Methods: The clinical records and radiographs (OPT of quality grading 1 or 2) of 337 patients were reviewed. This encompassed patients who had an orthodontic assessment carried out in specialist practice over a 6 month period (following referral from their general dental practitioner)
Results: A total of 337 patient records were examined. Of these, 149 were male (44.2%) and 188 were female (55.8%), with an age range of 7-17 years at the time of new patient assessment. It was found that 36 patients (10.7%) had evidence (clinical and/or radiographic) of active and untreated dental caries. Of those affected, 14 were male and 22 were female.
Breaking the data down in terms of age, we can also get some indication as to how this cohort compares with national data for Northern Ireland :⃰
7-10 years (Mean = 9.3) = 14.3% caries (versus NI average of 6% for 8 year olds)

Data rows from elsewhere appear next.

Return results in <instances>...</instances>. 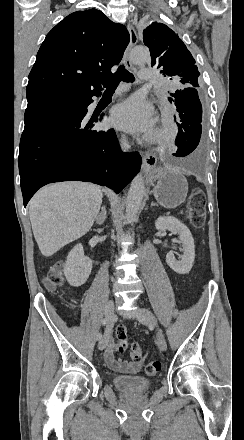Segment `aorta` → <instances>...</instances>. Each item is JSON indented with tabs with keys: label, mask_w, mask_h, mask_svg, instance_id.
Instances as JSON below:
<instances>
[{
	"label": "aorta",
	"mask_w": 244,
	"mask_h": 440,
	"mask_svg": "<svg viewBox=\"0 0 244 440\" xmlns=\"http://www.w3.org/2000/svg\"><path fill=\"white\" fill-rule=\"evenodd\" d=\"M150 58V54L145 47H135L130 54V60L135 64L146 62ZM145 185L144 178L141 173L137 174L128 191L126 201V222L129 224L133 222L138 214L139 208L144 197Z\"/></svg>",
	"instance_id": "aorta-1"
}]
</instances>
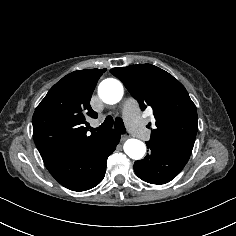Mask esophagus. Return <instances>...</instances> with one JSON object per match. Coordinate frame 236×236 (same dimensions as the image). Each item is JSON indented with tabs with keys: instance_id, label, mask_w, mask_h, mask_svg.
Wrapping results in <instances>:
<instances>
[{
	"instance_id": "34e87169",
	"label": "esophagus",
	"mask_w": 236,
	"mask_h": 236,
	"mask_svg": "<svg viewBox=\"0 0 236 236\" xmlns=\"http://www.w3.org/2000/svg\"><path fill=\"white\" fill-rule=\"evenodd\" d=\"M130 137L129 134L125 133V134H121V141H125L126 139H128Z\"/></svg>"
}]
</instances>
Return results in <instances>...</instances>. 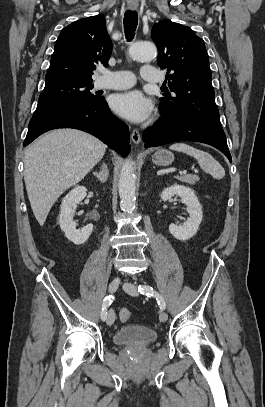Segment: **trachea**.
<instances>
[{
    "instance_id": "1",
    "label": "trachea",
    "mask_w": 265,
    "mask_h": 407,
    "mask_svg": "<svg viewBox=\"0 0 265 407\" xmlns=\"http://www.w3.org/2000/svg\"><path fill=\"white\" fill-rule=\"evenodd\" d=\"M124 32L128 41L132 40L135 35L138 24V14L136 11L127 10L124 15Z\"/></svg>"
}]
</instances>
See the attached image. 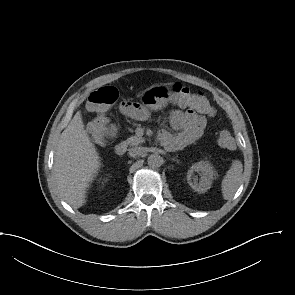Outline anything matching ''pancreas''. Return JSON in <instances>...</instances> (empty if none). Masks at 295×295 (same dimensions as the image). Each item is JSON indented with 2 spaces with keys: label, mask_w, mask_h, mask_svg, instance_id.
<instances>
[{
  "label": "pancreas",
  "mask_w": 295,
  "mask_h": 295,
  "mask_svg": "<svg viewBox=\"0 0 295 295\" xmlns=\"http://www.w3.org/2000/svg\"><path fill=\"white\" fill-rule=\"evenodd\" d=\"M144 141H145L144 138L135 135V136H131L130 138H128L125 141V143L130 146H137V145L143 143Z\"/></svg>",
  "instance_id": "1"
}]
</instances>
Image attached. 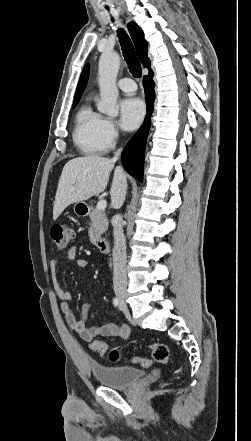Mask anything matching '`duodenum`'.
I'll list each match as a JSON object with an SVG mask.
<instances>
[{
  "mask_svg": "<svg viewBox=\"0 0 251 441\" xmlns=\"http://www.w3.org/2000/svg\"><path fill=\"white\" fill-rule=\"evenodd\" d=\"M87 212H88V210L85 208V209H83L81 214L85 215V214H87ZM97 246H98V249L102 253H107L110 249V242L107 238L102 237L97 241Z\"/></svg>",
  "mask_w": 251,
  "mask_h": 441,
  "instance_id": "1",
  "label": "duodenum"
}]
</instances>
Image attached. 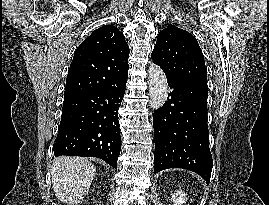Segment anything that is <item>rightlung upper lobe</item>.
Returning <instances> with one entry per match:
<instances>
[{"label": "right lung upper lobe", "instance_id": "cb5924a9", "mask_svg": "<svg viewBox=\"0 0 269 205\" xmlns=\"http://www.w3.org/2000/svg\"><path fill=\"white\" fill-rule=\"evenodd\" d=\"M129 46L113 25L93 31L76 49L66 78L64 97L119 85L128 72Z\"/></svg>", "mask_w": 269, "mask_h": 205}]
</instances>
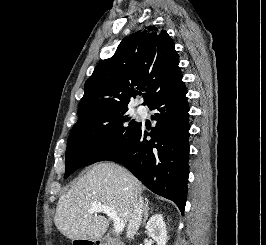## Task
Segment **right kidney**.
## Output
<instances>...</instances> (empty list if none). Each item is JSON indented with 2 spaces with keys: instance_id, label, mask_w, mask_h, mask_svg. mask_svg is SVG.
<instances>
[{
  "instance_id": "right-kidney-1",
  "label": "right kidney",
  "mask_w": 266,
  "mask_h": 245,
  "mask_svg": "<svg viewBox=\"0 0 266 245\" xmlns=\"http://www.w3.org/2000/svg\"><path fill=\"white\" fill-rule=\"evenodd\" d=\"M145 229L147 235L152 237L157 245H166L168 237L162 215H153V217H150Z\"/></svg>"
}]
</instances>
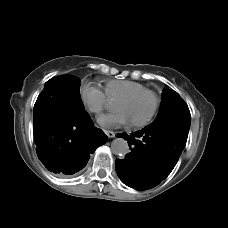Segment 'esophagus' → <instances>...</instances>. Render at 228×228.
Instances as JSON below:
<instances>
[{"label": "esophagus", "mask_w": 228, "mask_h": 228, "mask_svg": "<svg viewBox=\"0 0 228 228\" xmlns=\"http://www.w3.org/2000/svg\"><path fill=\"white\" fill-rule=\"evenodd\" d=\"M104 132L109 138L115 137V133L113 131L104 130Z\"/></svg>", "instance_id": "obj_1"}]
</instances>
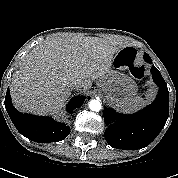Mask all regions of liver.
Wrapping results in <instances>:
<instances>
[{
  "mask_svg": "<svg viewBox=\"0 0 178 178\" xmlns=\"http://www.w3.org/2000/svg\"><path fill=\"white\" fill-rule=\"evenodd\" d=\"M122 42L97 37H56L34 47L12 76L15 106L37 114L58 112L74 90L86 91L105 75Z\"/></svg>",
  "mask_w": 178,
  "mask_h": 178,
  "instance_id": "obj_1",
  "label": "liver"
}]
</instances>
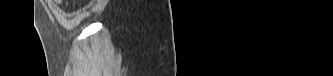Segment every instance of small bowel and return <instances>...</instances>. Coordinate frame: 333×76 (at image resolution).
Here are the masks:
<instances>
[{
    "instance_id": "1",
    "label": "small bowel",
    "mask_w": 333,
    "mask_h": 76,
    "mask_svg": "<svg viewBox=\"0 0 333 76\" xmlns=\"http://www.w3.org/2000/svg\"><path fill=\"white\" fill-rule=\"evenodd\" d=\"M51 3H52L56 8H57L58 6L64 4V2L61 1V0H54V1H51ZM65 4H69V2H66Z\"/></svg>"
}]
</instances>
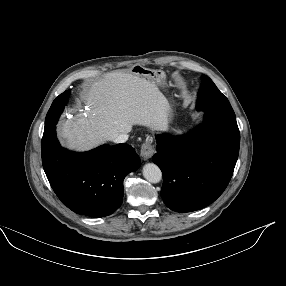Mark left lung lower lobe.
<instances>
[{"label": "left lung lower lobe", "instance_id": "1", "mask_svg": "<svg viewBox=\"0 0 286 286\" xmlns=\"http://www.w3.org/2000/svg\"><path fill=\"white\" fill-rule=\"evenodd\" d=\"M205 122L188 135H156L152 161L163 173L161 196L176 212L215 201L227 187L239 154L236 117L205 111Z\"/></svg>", "mask_w": 286, "mask_h": 286}]
</instances>
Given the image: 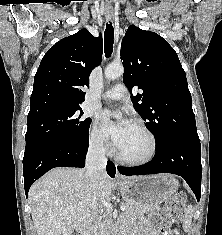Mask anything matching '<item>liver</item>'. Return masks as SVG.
Masks as SVG:
<instances>
[{
    "label": "liver",
    "instance_id": "obj_1",
    "mask_svg": "<svg viewBox=\"0 0 222 235\" xmlns=\"http://www.w3.org/2000/svg\"><path fill=\"white\" fill-rule=\"evenodd\" d=\"M113 186L105 171L99 185L93 189L85 169L59 167L50 170L29 190L37 235H71L93 215V197L96 201L108 200Z\"/></svg>",
    "mask_w": 222,
    "mask_h": 235
}]
</instances>
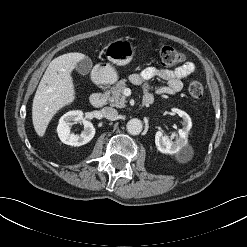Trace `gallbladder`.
<instances>
[{
    "mask_svg": "<svg viewBox=\"0 0 247 247\" xmlns=\"http://www.w3.org/2000/svg\"><path fill=\"white\" fill-rule=\"evenodd\" d=\"M92 68V60L88 57L80 60L76 65V71L81 75H86Z\"/></svg>",
    "mask_w": 247,
    "mask_h": 247,
    "instance_id": "1",
    "label": "gallbladder"
}]
</instances>
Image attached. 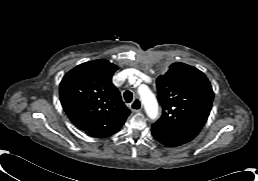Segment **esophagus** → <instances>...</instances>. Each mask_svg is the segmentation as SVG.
Here are the masks:
<instances>
[{"mask_svg": "<svg viewBox=\"0 0 258 181\" xmlns=\"http://www.w3.org/2000/svg\"><path fill=\"white\" fill-rule=\"evenodd\" d=\"M131 110L133 112H139L142 110V103L140 99L136 98L132 103H131Z\"/></svg>", "mask_w": 258, "mask_h": 181, "instance_id": "obj_1", "label": "esophagus"}]
</instances>
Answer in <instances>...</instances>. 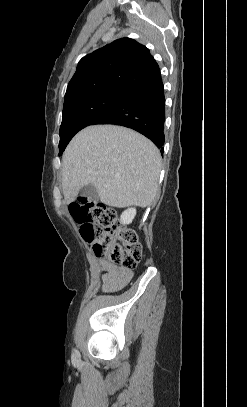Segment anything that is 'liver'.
I'll return each mask as SVG.
<instances>
[{
  "instance_id": "1",
  "label": "liver",
  "mask_w": 247,
  "mask_h": 407,
  "mask_svg": "<svg viewBox=\"0 0 247 407\" xmlns=\"http://www.w3.org/2000/svg\"><path fill=\"white\" fill-rule=\"evenodd\" d=\"M161 155L146 137L115 125L86 127L75 135L62 159L67 203L92 184L101 202L113 207H147L158 190Z\"/></svg>"
}]
</instances>
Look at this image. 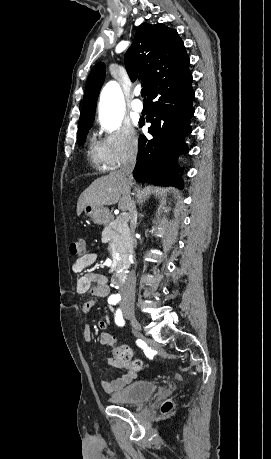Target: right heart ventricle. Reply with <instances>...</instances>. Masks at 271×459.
Listing matches in <instances>:
<instances>
[{"instance_id":"e07e8e85","label":"right heart ventricle","mask_w":271,"mask_h":459,"mask_svg":"<svg viewBox=\"0 0 271 459\" xmlns=\"http://www.w3.org/2000/svg\"><path fill=\"white\" fill-rule=\"evenodd\" d=\"M87 154H88V158H89L90 163L94 167H96V168L105 167L102 164V159H101V156H100L98 148H96L93 144L89 145Z\"/></svg>"}]
</instances>
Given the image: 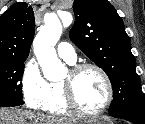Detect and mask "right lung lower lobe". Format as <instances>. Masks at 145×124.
Wrapping results in <instances>:
<instances>
[{"label": "right lung lower lobe", "instance_id": "1", "mask_svg": "<svg viewBox=\"0 0 145 124\" xmlns=\"http://www.w3.org/2000/svg\"><path fill=\"white\" fill-rule=\"evenodd\" d=\"M23 103V100H3L0 101V107L20 106Z\"/></svg>", "mask_w": 145, "mask_h": 124}]
</instances>
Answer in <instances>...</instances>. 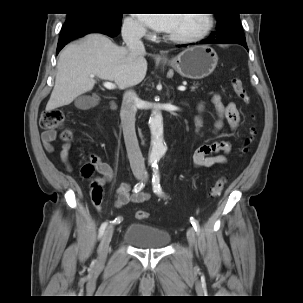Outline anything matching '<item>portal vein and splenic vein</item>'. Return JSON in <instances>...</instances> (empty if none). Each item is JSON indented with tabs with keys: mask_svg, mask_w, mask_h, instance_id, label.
I'll return each instance as SVG.
<instances>
[{
	"mask_svg": "<svg viewBox=\"0 0 303 303\" xmlns=\"http://www.w3.org/2000/svg\"><path fill=\"white\" fill-rule=\"evenodd\" d=\"M91 77H94V75H91ZM103 86L109 90H113L115 89V85L111 82H104L103 83ZM178 90L180 91H185L186 90V87L185 86H179L178 87Z\"/></svg>",
	"mask_w": 303,
	"mask_h": 303,
	"instance_id": "18ae733b",
	"label": "portal vein and splenic vein"
}]
</instances>
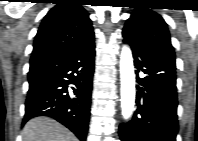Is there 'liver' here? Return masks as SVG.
<instances>
[{"mask_svg": "<svg viewBox=\"0 0 198 141\" xmlns=\"http://www.w3.org/2000/svg\"><path fill=\"white\" fill-rule=\"evenodd\" d=\"M23 141H77L66 127L48 117L29 120L22 130Z\"/></svg>", "mask_w": 198, "mask_h": 141, "instance_id": "6515ba94", "label": "liver"}]
</instances>
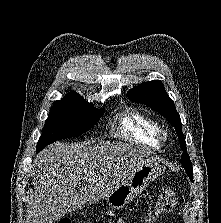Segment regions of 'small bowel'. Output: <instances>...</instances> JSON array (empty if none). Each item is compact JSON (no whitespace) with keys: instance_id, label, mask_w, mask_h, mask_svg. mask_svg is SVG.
<instances>
[{"instance_id":"small-bowel-1","label":"small bowel","mask_w":221,"mask_h":223,"mask_svg":"<svg viewBox=\"0 0 221 223\" xmlns=\"http://www.w3.org/2000/svg\"><path fill=\"white\" fill-rule=\"evenodd\" d=\"M118 223H127V222L124 220H120Z\"/></svg>"}]
</instances>
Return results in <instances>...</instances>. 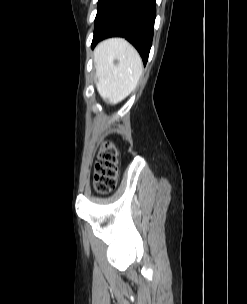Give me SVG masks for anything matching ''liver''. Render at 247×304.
<instances>
[{"instance_id":"obj_1","label":"liver","mask_w":247,"mask_h":304,"mask_svg":"<svg viewBox=\"0 0 247 304\" xmlns=\"http://www.w3.org/2000/svg\"><path fill=\"white\" fill-rule=\"evenodd\" d=\"M94 64L97 91L113 105L136 88L142 73L140 55L123 38H111L99 43L94 50Z\"/></svg>"}]
</instances>
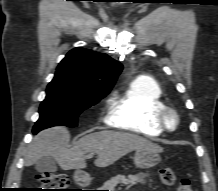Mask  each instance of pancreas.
I'll list each match as a JSON object with an SVG mask.
<instances>
[{
	"instance_id": "1",
	"label": "pancreas",
	"mask_w": 218,
	"mask_h": 191,
	"mask_svg": "<svg viewBox=\"0 0 218 191\" xmlns=\"http://www.w3.org/2000/svg\"><path fill=\"white\" fill-rule=\"evenodd\" d=\"M145 174H138V175H129L127 178L123 175H117L107 182L104 183V188L101 189H108L109 191H114L115 188L120 185H129L133 186L136 185L137 183H145ZM120 188V187H119Z\"/></svg>"
}]
</instances>
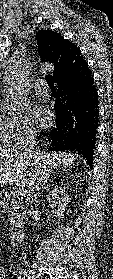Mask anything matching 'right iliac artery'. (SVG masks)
<instances>
[{
	"instance_id": "right-iliac-artery-1",
	"label": "right iliac artery",
	"mask_w": 113,
	"mask_h": 279,
	"mask_svg": "<svg viewBox=\"0 0 113 279\" xmlns=\"http://www.w3.org/2000/svg\"><path fill=\"white\" fill-rule=\"evenodd\" d=\"M15 275L17 279H25L28 276V272L24 269H19L18 271H16Z\"/></svg>"
}]
</instances>
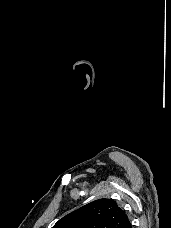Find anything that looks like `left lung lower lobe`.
Instances as JSON below:
<instances>
[{"instance_id": "obj_1", "label": "left lung lower lobe", "mask_w": 171, "mask_h": 228, "mask_svg": "<svg viewBox=\"0 0 171 228\" xmlns=\"http://www.w3.org/2000/svg\"><path fill=\"white\" fill-rule=\"evenodd\" d=\"M122 228H132V225L130 223V221H128L127 223H125Z\"/></svg>"}]
</instances>
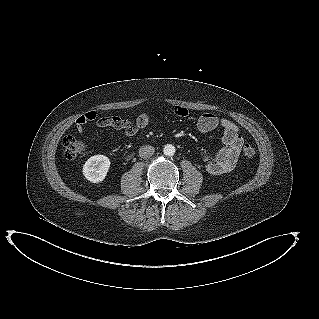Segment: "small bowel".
<instances>
[{
    "label": "small bowel",
    "mask_w": 319,
    "mask_h": 319,
    "mask_svg": "<svg viewBox=\"0 0 319 319\" xmlns=\"http://www.w3.org/2000/svg\"><path fill=\"white\" fill-rule=\"evenodd\" d=\"M173 113L181 118L188 115V110L183 106H174ZM95 118V117H94ZM93 120V119H92ZM150 117L148 113H140L134 121L123 119L118 116H107L99 118L96 121L97 126L105 128L112 127L121 130L125 137L134 136L140 129L145 128L149 123ZM84 125L76 123L78 132L84 131ZM198 130L207 134L216 128L222 129V146L215 152L206 154L203 162L208 172L212 174H220L230 171L237 163L244 140L238 127L232 121L219 118L215 114L205 113L201 115L197 121Z\"/></svg>",
    "instance_id": "c3829d8e"
}]
</instances>
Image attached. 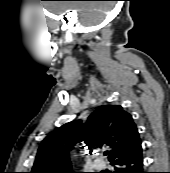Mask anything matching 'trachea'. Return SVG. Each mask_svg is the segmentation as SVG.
<instances>
[{"instance_id": "3493384b", "label": "trachea", "mask_w": 170, "mask_h": 173, "mask_svg": "<svg viewBox=\"0 0 170 173\" xmlns=\"http://www.w3.org/2000/svg\"><path fill=\"white\" fill-rule=\"evenodd\" d=\"M108 154H109V152H105V153H104V155H108Z\"/></svg>"}]
</instances>
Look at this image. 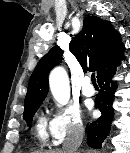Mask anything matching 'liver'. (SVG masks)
<instances>
[{
	"label": "liver",
	"mask_w": 130,
	"mask_h": 153,
	"mask_svg": "<svg viewBox=\"0 0 130 153\" xmlns=\"http://www.w3.org/2000/svg\"><path fill=\"white\" fill-rule=\"evenodd\" d=\"M45 153H63V152L60 150H56V151H50V152H45Z\"/></svg>",
	"instance_id": "liver-1"
}]
</instances>
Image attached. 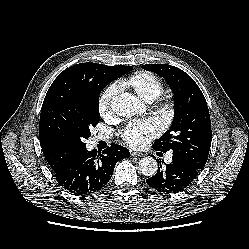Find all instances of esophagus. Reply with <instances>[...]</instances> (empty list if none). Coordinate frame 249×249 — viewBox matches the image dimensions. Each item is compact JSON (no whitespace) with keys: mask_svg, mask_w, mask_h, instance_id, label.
<instances>
[{"mask_svg":"<svg viewBox=\"0 0 249 249\" xmlns=\"http://www.w3.org/2000/svg\"><path fill=\"white\" fill-rule=\"evenodd\" d=\"M131 156L141 157V156H143V153L131 151Z\"/></svg>","mask_w":249,"mask_h":249,"instance_id":"1","label":"esophagus"}]
</instances>
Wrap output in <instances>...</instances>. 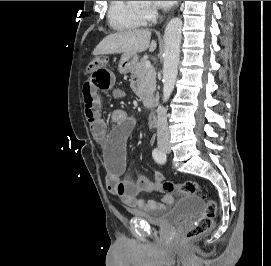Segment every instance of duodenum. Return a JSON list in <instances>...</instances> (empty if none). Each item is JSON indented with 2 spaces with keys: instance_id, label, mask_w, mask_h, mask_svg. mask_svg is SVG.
Masks as SVG:
<instances>
[{
  "instance_id": "duodenum-1",
  "label": "duodenum",
  "mask_w": 271,
  "mask_h": 266,
  "mask_svg": "<svg viewBox=\"0 0 271 266\" xmlns=\"http://www.w3.org/2000/svg\"><path fill=\"white\" fill-rule=\"evenodd\" d=\"M145 101H146V103H147L148 105H150V106H154V104H155V98L152 97V96L147 97V98L145 99Z\"/></svg>"
}]
</instances>
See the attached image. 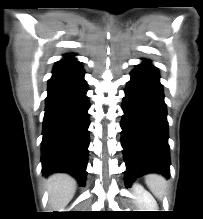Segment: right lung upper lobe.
<instances>
[{
    "mask_svg": "<svg viewBox=\"0 0 203 219\" xmlns=\"http://www.w3.org/2000/svg\"><path fill=\"white\" fill-rule=\"evenodd\" d=\"M73 54H66L65 56H72Z\"/></svg>",
    "mask_w": 203,
    "mask_h": 219,
    "instance_id": "cb5924a9",
    "label": "right lung upper lobe"
}]
</instances>
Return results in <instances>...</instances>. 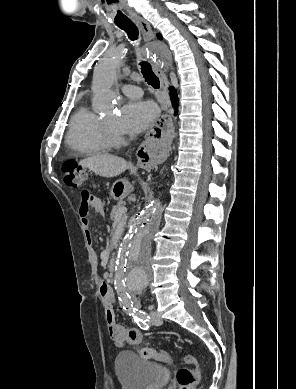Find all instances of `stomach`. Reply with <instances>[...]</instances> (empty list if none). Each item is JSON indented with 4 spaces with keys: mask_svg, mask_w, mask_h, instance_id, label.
Returning a JSON list of instances; mask_svg holds the SVG:
<instances>
[{
    "mask_svg": "<svg viewBox=\"0 0 296 389\" xmlns=\"http://www.w3.org/2000/svg\"><path fill=\"white\" fill-rule=\"evenodd\" d=\"M131 189L130 183L126 179L116 181L111 189V196L116 199H122L125 197Z\"/></svg>",
    "mask_w": 296,
    "mask_h": 389,
    "instance_id": "1",
    "label": "stomach"
}]
</instances>
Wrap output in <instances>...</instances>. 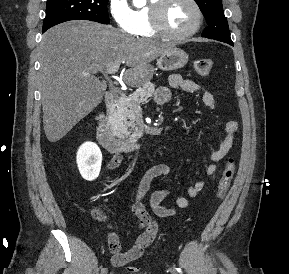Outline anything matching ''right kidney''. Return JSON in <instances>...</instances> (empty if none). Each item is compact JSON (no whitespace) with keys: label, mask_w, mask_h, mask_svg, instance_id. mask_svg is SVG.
Segmentation results:
<instances>
[{"label":"right kidney","mask_w":289,"mask_h":274,"mask_svg":"<svg viewBox=\"0 0 289 274\" xmlns=\"http://www.w3.org/2000/svg\"><path fill=\"white\" fill-rule=\"evenodd\" d=\"M76 161L79 172L85 180L93 181L99 176L102 153L95 143L82 144L78 149Z\"/></svg>","instance_id":"1"}]
</instances>
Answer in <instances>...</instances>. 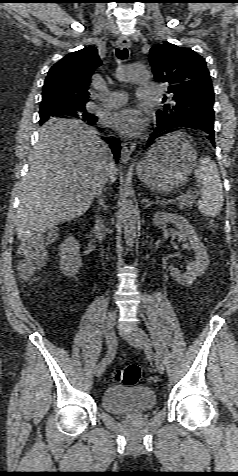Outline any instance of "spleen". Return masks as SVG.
Masks as SVG:
<instances>
[{"mask_svg":"<svg viewBox=\"0 0 238 476\" xmlns=\"http://www.w3.org/2000/svg\"><path fill=\"white\" fill-rule=\"evenodd\" d=\"M195 177L201 184V199L198 209L208 217H216L223 206V189L216 164L207 156L200 158Z\"/></svg>","mask_w":238,"mask_h":476,"instance_id":"1","label":"spleen"}]
</instances>
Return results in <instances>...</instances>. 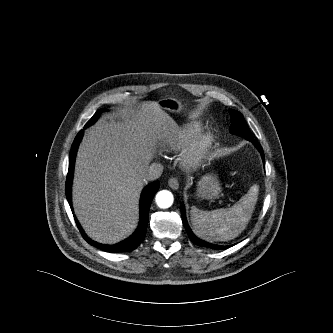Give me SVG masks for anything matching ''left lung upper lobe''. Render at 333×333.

11-13 years (Mean = 12.1) = 10.1% caries, (versus NI average of 16% for 12 year olds)
14-17 years (Mean = 15.2) = 9.1% caries (versus NI average of 15% for 15 year olds)
⃰using the diagnostic threshold “Decay into dentine (visual dentine caries excluded)”
Conclusion: In this sample group, a total of 10.7% of patients (9.4% of males, 11.7% of females) presented with evidence of undiagnosed caries upon being assessed as a new patient in specialist orthodontic practice. Hence, the gold standard was not met.